REPUBLIKA.CO.ID, JAKARTA -- Platform pembayaran digital, LinkAja fokus menggarap pasar yang belum banyak terjamah oleh teknologi. Salah satunya adalah golongan unbank dan underbank yang mayoritas berada di luar metropolitan.
Chief Operating Officer LinkAja, Haryati Lawidjaja menyampaikan salah satu caranya adalah menjadi penyedia layanan teknologi untuk bantuan sosial dari pemerintah ke masyarakat kecil. Distribusi bansos merupakan kolaborasi dengan Kemenko PMK dan TNP2K.
"Kami menggunakan metode pengenalan wajah untuk mendeteksi penerima bantuan," katanya saat media gathering di Kantor LinkAja, di Jakarta, Selasa (17/12).
Haryati menyampaikan kemudahan ini merupakan hasil dari teknologi image processing yang dikembangkan LinkAja. Awalnya, teknologi tersebut bertujuan memudahkan transaksi pembayaran. Namun ternyata berhasil untuk penyaluran bansos.
Teknologi ini dinilai memudahkan masyarakat kecil yang rata-rata tidak paham administrasi dan tidak familiar dengan sistem pin otoritasi perbankan. Dengan pengenalan wajah, masyarakat penerima bantuan hanya tinggal 'setor muka' untuk mencairkan bantuan.
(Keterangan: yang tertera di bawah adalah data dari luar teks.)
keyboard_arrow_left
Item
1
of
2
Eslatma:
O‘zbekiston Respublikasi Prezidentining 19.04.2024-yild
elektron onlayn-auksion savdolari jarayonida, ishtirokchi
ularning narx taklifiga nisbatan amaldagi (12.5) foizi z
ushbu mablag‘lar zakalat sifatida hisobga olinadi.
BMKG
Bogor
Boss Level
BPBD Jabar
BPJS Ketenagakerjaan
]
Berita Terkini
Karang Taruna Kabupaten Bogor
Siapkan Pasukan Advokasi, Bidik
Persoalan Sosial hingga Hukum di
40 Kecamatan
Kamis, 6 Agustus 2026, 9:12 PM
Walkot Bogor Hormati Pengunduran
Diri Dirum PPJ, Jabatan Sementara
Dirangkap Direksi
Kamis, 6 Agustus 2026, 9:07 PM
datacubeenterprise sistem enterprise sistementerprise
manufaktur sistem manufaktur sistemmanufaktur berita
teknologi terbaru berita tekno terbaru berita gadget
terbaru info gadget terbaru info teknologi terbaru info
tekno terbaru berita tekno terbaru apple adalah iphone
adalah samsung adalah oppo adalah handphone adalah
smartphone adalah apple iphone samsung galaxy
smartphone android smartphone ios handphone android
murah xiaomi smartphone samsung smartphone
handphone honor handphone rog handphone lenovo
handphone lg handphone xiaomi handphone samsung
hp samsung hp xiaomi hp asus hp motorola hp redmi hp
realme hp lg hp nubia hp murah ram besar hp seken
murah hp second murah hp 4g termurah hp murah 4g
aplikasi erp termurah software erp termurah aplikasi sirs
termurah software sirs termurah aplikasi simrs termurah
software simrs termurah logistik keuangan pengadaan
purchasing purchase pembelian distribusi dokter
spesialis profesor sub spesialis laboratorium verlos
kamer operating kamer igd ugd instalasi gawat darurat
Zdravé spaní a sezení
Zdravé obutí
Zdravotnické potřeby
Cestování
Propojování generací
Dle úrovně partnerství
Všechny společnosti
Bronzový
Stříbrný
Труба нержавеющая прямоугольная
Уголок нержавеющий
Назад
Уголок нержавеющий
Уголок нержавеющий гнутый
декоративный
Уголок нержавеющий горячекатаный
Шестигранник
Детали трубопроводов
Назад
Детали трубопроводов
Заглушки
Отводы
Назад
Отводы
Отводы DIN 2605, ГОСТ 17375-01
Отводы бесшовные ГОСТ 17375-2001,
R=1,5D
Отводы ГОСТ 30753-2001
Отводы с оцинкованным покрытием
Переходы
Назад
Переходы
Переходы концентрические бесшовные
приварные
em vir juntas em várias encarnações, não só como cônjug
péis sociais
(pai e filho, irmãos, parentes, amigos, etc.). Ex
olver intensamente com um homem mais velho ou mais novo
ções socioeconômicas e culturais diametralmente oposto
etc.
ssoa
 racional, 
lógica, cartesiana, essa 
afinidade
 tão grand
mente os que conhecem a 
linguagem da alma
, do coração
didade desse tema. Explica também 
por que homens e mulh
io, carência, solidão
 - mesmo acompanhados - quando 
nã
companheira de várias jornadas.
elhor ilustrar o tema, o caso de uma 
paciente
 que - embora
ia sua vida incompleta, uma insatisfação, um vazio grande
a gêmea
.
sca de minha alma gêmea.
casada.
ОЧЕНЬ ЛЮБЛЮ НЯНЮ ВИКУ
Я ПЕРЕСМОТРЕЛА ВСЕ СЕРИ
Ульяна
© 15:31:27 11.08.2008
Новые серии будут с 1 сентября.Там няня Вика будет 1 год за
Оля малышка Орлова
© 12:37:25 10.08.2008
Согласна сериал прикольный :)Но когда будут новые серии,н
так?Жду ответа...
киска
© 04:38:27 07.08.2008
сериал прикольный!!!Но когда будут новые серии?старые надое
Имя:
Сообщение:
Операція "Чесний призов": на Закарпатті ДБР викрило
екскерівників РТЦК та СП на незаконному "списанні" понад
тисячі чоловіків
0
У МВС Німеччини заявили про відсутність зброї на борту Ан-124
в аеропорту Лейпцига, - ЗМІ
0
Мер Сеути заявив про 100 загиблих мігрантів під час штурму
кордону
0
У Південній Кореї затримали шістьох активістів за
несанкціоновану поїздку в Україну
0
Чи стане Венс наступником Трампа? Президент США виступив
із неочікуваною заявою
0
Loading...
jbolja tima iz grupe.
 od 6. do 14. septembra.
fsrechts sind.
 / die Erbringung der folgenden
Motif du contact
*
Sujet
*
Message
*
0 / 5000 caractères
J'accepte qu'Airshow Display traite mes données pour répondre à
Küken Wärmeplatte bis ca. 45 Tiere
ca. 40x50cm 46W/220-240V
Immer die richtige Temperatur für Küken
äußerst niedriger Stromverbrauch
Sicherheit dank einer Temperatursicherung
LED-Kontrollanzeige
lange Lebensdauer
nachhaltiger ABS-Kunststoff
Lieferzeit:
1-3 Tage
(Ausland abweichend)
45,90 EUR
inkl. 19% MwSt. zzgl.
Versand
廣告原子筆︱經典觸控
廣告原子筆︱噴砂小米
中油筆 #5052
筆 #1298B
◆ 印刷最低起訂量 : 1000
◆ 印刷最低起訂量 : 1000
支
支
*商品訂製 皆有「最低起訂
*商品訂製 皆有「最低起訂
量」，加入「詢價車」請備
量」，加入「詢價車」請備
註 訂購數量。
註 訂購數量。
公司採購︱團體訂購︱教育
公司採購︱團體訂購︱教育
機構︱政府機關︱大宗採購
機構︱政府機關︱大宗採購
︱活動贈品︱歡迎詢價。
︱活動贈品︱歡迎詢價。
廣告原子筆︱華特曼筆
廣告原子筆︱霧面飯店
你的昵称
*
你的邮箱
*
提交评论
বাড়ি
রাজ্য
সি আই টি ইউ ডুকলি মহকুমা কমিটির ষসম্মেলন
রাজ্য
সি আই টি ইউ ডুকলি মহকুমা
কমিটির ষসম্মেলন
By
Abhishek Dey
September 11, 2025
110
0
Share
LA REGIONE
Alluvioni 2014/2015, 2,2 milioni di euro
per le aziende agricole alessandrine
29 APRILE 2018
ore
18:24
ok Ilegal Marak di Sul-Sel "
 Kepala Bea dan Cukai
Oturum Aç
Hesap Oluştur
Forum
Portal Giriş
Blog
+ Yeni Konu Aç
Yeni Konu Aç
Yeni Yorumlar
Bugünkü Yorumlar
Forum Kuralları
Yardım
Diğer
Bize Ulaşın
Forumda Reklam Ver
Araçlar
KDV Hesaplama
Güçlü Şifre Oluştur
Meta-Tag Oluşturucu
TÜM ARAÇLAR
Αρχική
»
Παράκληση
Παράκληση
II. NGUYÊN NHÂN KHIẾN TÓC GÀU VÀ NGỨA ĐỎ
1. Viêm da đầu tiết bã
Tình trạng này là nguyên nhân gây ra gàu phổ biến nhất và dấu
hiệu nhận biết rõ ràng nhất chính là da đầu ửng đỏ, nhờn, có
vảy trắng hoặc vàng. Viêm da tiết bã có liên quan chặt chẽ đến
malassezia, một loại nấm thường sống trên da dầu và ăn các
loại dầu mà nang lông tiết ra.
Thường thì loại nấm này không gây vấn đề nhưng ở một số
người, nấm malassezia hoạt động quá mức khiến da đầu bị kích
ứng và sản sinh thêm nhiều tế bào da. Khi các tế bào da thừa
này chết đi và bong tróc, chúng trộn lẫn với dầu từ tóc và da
Digitalisasi bansos tersebut juga merupakan salah satu cara meningkatkan inklusi keuangan di masyarakat. Segmen unbank dan underbank dinilai terbantu dengan proses digital yang serba cepat dan mudah.
Presiden Direktur LinkAja, Danu Wicaksana mengatakan pada 2020 LinkAja akan tetap fokus di segmen mikro. Yakni mereka yang tidak punya akses ke layanan keuangan formal, mereka yang menyimpan uang di rumah, juga penerima bansos seperti BPNT, BOS, dan lainnya.
Saat ini bisnis tersebut telah merambah di 10 klaster kota. Pada 2020, jaringan klaster lokal akan dikembangkan jadi 35 klaster nasional, dengan fokus ke kota tier dua dan tiga, segmen mikro dan ultra mikro.
"Kami juga akan melakukannya sambil terus mendukung program pemerintah melalui bansos-bansos lainnya," katanya.